• [Instructions for the task]
Where a line of the entries below includes the string "survey", count it. Give only the resulting number.

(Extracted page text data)

-- Opening Marker --

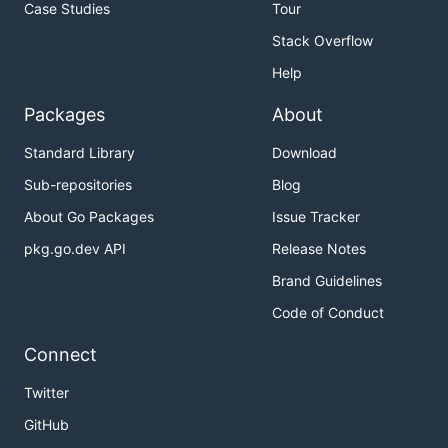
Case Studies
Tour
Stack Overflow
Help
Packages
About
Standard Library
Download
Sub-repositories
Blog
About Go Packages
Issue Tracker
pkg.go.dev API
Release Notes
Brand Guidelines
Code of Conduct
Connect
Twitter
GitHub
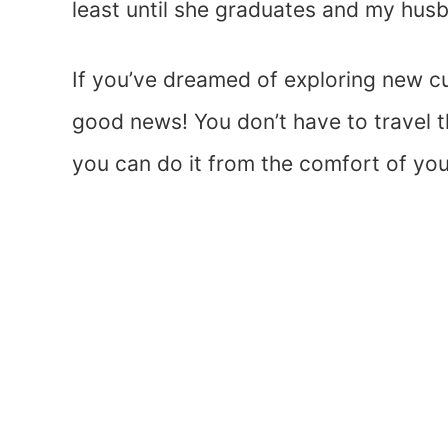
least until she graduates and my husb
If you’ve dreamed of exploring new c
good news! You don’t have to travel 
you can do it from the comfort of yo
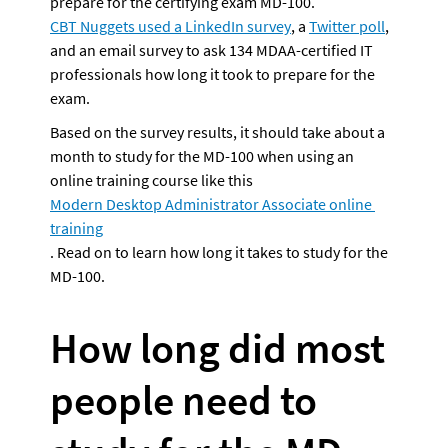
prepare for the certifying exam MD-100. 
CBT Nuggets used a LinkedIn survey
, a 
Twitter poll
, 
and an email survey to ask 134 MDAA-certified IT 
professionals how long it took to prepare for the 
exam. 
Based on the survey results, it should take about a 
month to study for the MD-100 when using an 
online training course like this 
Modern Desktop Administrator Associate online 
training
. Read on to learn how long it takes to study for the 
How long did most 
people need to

-- Closing Marker --

• [Solution]
3